If we are afraid that LuaSec + OpenSSL is too big of a dependency, would using polarssl and a wrapper for that be better?
EDIT: That wrapper doesn't cover very much of the library... we would either have to write a new wrapper or just use FFI.
It's been thrown around a couple times in the IRC, but if a feature like this is going to be implemented, I feel that a libcurl wrapper might be a good route:
- Simple request model, easy to integrate
- Widespread, supported for the foreseeable future
- Can use most TLS libraries (OpenSSL, GnuTLS, whatever)
It's what luajit-request uses right now, and it works really well with support for lots of little nifty things (cookies, for example).
Can we please just add openSSL and the matching lua lib for it? That would be rather easy I would think and a larger game size is kinda OK. People expect it now. I think its a shame that we don't have SSL support
Do developers use TLS for regular game communications? I would imagine that secure game communication would retrieve a token from a login server, and then use a standard message signing method using that token, which does not rely on the integrity of the messaging protocol itself. In such a case, libcurl + a TLS library would be acceptable.
I think there's a growing need for SSL, in the very least for communications with services like Imgur, to provide a common functionality like screenshot uploading. For those unfamiliar, Imgur's API only officially supports communication via SSL and probably for good reason. Or something handy like uploading a crash log to pastebin could potentially contain personal info that they'd rather not have shared in the clear, even temporarily. Even Google is pressuring people to serve over HTTPS. luajit-request is handy, but bringing in the external dependencies of cURL is a bit of a burden and means I can't just share my HTTPS-enabled .love without having to build or roll up something for whatever platform.
GitHub and Twitter also communicate exclusively through HTTPS, which are two nice services. Additionally, any sort of game authentication should be done over HTTPS as well.
Perhaps it would be wise to include a love.https module that wraps around whatever SSL implementation the system has? It might be an undertaking, but I'm not sure what other possibilities are out there that would handle this properly.
I've done a bit of thinking on the topic and, if anything, I'm of the belief that it should be an optional or add-on module to LÖVE.
Keeping a release built against a secure enough version of OpenSSL is a large undertaking, and with the release pace expected of LÖVE it would not work well. Additionally, building OpenSSL is no fun, especially on Windows.
An add-on module would solve both of those issues I would take with the idea, which isn't far off of where LuaSec or the like are today.
Yeah.

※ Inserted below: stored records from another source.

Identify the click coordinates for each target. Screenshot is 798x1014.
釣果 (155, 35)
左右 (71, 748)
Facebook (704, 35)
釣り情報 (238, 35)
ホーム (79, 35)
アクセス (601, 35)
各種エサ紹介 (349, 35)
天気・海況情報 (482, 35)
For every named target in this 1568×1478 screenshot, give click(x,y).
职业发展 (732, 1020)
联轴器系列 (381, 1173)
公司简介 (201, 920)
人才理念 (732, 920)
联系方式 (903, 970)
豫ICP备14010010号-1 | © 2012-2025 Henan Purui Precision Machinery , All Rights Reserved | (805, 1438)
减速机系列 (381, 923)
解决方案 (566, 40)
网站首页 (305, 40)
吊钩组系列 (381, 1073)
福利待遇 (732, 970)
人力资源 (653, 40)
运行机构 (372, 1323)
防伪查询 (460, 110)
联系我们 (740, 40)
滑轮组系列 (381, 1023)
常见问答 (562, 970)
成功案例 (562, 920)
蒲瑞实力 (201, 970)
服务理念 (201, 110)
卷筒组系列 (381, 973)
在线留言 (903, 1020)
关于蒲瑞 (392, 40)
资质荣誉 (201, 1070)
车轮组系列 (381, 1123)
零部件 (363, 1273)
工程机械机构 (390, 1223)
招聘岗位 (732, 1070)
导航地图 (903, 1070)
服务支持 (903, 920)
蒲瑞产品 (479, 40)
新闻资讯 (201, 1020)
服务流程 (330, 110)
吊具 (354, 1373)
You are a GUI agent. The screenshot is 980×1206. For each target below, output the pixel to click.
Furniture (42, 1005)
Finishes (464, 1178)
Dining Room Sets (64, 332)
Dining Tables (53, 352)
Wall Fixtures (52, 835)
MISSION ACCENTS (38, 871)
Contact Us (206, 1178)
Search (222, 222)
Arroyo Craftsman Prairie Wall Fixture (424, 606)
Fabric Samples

I think we'll need to figure out a general solution for that kind of thing anyway, because several things (e.g. some mobile-specific APIs like IAP or ad stuff, possibly issue #885, and maybe even love.video) aren't useful for most love projects and would just add bloat in those cases, even if they're useful in some cases.
If a conflict is detected, any calls invoking OpenSSL should return an explicit failure.
This is the most we can reasonably expect to accomplish within our realm of responsibility, and even then, a compromised version of OpenSSL probably can't be trusted to securely connect to a server.
If we wanted to make the user aware of the situation, we could show a prompt in the same way we do OpenGL incompatibilities / love version conflicts, only this one has a button to open a page on the LOVE wiki with platform-specific instructions. (If it's a release game, the wiki link can be removed with just a message that says "Sorry, certain online features may not be available due to outdated security packages.")
It sucks to say This Is The Best We Can Do but anything beyond making the user aware why stuff stopped working and letting the developer handle the exception. I don't think we can do anything else without being obtrusive / going out of line with the behaviors people have grown to expect from love.
Game developers should respond by publishing a new build of their game, the love standalone should maybe open a page of the wiki with instructions for each platform on what to do. Or have that be the default behavior and have developers override it individually.
I want to add to love2d integration with social networks - get access token from localy saved auth on mobile device, send it to my remote statistics server to easily and cheat protectly authorise user. It is possible only with https support - send auth token as open data is really bad idea. And now I am looking for solution...
Could we wrap native system libraries with a standard lua TLS frontend? As far as I know MacOS, iOS and Android all come with system-provided OpenSSL (/BoringSSL) implementations we can link against. I'd be surprised if windows doesn't ship with anything we can use.
I'd like to copy how nodejs does this, since they have the same problem as us (SSL on different platforms) and they've done a great job of providing a clean, standard API to use it. I'm not sure what they do on windows, but on other platforms they just dynamically link to the system's copy of openssl.
This issue is really blocking for us. Basically impossible to handle player authentication, leaderboards, or anything where security is a requirement, such as in pretty much any modern multiplayer games. This should be a standard feature for the engine imho.